Migrated from eDJGroupInc.com. Author: Greg Buckles. Published: 2010-12-28 06:34:39Format, images and links may no longer function correctly. So what is a ‘white paper’? Wikipedia says that they are authoritative reports or guides on a specific issue, which sounds great. Just ‘below the fold’ on the definition we find that since the 1990’s, ‘commercial white papers’ have become marketing or sales tools designed to promote a specific company’s solutions or products. I think that the eDiscovery market is cynical enough to understand the embedded perspective of most white papers. This bias or perspective does not invalidate the content of good papers, but it does force the reader to filter and interpret carefully. Don’t get me wrong here, I have contributed my share of commissioned white papers to the body of eDiscovery perspective. Every one was a bit of a struggle with the ‘client’ to keep my content free of market messaging. It was exactly this kind of ethical and professional conflict that drove us to create eDiscoveryJournal in the first place.

I have been giving this a lot of thought recently because we are finally ready to launch an ongoing series of eDiscoveryJournal research reports for sale. So what makes our ‘reports’ any different from the deluge of white papers that providers are giving away to prospective customers? Fundamentally, a marketing white paper starts with a position or conclusion, then works backwards to validate it. It was created to generate sales leads, attack competitors or otherwise support the sale process. Most white papers are three to five pages in length and few contain any original hard technical or even market data. All of this does not make them worthless. There are nuggets of gold buried within the mountains of marketing dross. Most authors have impressive experience. They work hard to transmit real best practice while staying on message.

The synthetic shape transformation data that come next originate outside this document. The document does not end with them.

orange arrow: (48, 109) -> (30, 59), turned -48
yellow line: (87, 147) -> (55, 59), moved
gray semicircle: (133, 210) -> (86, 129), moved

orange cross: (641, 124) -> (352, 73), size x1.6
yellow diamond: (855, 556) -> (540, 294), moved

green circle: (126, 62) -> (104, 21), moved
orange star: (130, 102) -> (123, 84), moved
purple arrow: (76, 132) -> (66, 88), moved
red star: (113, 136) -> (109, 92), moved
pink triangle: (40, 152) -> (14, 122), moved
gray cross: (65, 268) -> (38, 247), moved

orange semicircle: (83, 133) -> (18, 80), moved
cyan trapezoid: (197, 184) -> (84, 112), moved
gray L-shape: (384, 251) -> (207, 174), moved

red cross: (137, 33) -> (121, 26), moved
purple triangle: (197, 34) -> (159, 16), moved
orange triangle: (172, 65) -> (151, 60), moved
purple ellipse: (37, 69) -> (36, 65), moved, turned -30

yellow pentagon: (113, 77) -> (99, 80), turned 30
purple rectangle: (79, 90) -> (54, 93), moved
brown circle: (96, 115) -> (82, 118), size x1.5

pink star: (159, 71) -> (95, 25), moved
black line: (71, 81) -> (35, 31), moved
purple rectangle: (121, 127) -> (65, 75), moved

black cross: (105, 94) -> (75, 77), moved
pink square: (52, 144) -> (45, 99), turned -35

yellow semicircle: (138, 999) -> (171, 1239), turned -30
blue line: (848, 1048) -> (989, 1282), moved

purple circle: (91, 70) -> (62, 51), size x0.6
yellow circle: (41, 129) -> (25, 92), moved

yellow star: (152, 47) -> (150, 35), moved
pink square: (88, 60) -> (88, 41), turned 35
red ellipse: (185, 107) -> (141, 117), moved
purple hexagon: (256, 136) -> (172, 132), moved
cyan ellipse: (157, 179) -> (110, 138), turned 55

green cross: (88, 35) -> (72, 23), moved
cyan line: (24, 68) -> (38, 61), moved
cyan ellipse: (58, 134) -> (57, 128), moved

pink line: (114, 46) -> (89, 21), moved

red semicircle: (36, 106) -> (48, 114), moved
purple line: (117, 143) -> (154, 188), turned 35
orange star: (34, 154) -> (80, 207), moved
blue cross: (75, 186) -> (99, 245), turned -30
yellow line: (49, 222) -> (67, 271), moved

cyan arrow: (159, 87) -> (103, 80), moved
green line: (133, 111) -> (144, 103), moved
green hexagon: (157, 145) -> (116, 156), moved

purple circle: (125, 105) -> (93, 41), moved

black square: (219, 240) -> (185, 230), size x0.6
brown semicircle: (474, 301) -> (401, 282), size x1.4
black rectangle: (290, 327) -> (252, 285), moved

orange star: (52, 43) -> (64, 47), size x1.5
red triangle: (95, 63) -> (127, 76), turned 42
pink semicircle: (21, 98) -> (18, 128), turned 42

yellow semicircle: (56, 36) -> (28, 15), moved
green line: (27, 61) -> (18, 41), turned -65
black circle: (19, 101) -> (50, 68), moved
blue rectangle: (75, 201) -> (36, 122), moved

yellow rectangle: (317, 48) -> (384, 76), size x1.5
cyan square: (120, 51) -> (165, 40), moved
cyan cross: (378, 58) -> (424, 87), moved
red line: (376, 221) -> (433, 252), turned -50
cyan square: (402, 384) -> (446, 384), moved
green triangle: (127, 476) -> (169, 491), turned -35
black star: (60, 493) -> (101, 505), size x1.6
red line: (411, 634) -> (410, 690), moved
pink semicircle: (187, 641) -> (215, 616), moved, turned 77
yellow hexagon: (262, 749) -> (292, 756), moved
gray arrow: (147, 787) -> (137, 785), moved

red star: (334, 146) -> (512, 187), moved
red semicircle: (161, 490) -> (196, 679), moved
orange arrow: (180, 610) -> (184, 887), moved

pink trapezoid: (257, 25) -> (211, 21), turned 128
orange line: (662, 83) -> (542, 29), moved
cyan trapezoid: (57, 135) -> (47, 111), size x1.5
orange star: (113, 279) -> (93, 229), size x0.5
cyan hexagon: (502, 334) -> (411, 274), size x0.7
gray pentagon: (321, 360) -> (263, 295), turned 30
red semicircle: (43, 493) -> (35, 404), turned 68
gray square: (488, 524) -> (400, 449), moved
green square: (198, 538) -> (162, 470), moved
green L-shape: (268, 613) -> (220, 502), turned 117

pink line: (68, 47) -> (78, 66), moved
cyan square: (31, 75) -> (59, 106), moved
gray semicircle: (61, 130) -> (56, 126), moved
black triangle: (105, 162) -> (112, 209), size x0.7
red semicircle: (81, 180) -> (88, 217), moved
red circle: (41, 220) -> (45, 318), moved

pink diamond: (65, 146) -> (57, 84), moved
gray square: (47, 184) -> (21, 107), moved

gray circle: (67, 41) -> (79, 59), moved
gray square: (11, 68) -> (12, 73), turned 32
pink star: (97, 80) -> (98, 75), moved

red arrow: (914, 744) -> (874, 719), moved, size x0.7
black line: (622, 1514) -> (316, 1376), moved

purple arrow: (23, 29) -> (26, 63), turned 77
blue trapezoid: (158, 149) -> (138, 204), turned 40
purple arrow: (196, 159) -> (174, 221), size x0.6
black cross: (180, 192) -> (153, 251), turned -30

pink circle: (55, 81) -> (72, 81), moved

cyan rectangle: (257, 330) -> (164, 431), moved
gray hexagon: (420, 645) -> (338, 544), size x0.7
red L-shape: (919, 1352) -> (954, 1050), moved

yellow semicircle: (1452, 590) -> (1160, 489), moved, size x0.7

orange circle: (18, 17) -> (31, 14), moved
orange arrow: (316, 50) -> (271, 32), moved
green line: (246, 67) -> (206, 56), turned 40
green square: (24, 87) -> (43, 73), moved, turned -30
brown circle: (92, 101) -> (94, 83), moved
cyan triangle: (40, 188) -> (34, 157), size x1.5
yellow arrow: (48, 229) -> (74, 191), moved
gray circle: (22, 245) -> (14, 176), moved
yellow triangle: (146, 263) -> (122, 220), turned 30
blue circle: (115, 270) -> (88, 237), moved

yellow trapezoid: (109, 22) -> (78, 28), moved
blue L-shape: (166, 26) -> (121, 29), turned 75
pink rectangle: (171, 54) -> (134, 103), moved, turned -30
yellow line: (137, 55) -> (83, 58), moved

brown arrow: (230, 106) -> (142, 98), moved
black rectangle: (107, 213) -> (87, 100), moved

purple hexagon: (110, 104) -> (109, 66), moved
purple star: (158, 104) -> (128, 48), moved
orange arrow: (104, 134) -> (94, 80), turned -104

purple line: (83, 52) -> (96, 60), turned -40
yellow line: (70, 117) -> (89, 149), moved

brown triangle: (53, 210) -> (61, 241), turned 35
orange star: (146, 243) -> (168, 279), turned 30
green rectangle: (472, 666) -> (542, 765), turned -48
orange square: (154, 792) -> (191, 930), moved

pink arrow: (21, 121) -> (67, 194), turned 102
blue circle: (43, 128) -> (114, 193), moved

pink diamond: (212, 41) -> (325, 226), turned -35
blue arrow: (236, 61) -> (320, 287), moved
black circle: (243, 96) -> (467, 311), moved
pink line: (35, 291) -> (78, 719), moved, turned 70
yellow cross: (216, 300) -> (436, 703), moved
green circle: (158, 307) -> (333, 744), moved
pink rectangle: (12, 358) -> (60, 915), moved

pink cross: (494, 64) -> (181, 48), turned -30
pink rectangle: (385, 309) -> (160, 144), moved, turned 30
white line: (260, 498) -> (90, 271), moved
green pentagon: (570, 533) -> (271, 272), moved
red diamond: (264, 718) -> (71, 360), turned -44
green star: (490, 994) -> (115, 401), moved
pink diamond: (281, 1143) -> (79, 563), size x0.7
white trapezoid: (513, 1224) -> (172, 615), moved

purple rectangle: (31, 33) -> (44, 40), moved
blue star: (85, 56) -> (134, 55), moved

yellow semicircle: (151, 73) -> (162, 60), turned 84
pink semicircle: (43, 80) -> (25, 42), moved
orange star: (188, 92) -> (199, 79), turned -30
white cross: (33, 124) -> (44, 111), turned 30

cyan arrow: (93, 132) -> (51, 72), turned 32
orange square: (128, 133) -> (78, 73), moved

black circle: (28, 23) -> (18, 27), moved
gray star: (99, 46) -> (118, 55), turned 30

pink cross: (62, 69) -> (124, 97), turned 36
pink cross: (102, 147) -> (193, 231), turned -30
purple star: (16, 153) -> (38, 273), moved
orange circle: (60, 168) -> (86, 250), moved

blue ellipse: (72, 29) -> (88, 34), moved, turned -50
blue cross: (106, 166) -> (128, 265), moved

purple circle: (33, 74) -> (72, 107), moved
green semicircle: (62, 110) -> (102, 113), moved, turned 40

We wanted to break out of the white paper trap, especially after having experienced the freedom of writing these journal entries. So we use questions from consulting clients, comments on our entries and interesting articles from the eDJ news stream to inspire a list of open research topics. We try to write a couple entries on a potential research topic to see if it has legs and whether it generates feedback. In the best of all worlds, a consulting client will support some of the research time. Several of my corporate legal department clients asked my opinion on Exchange 2010’s new eDiscovery and archiving features. Their IT departments were considering either putting off an archiving implementation or including Exchange 2010 in a RFP process. I was able to line up enough hours between them to justify a cursory installation and scenario test with the evaluation version. The initial results inspired me to invest a lot more of my own time to dig into some puzzling results (hold and deduplication mechanisms). That time eventually translated into an 85 page report without any attached marketing agenda.

Research, testing and writing take time. Time is money. As you read white papers, Sedona Commentaries, EDRM papers and hopefully eDJ Research Reports, take the time to figure out who funded the document. If you understand any implicit bias or marketing message, then you can remove the rose tinted glasses and glean the nuggets of truth contained within.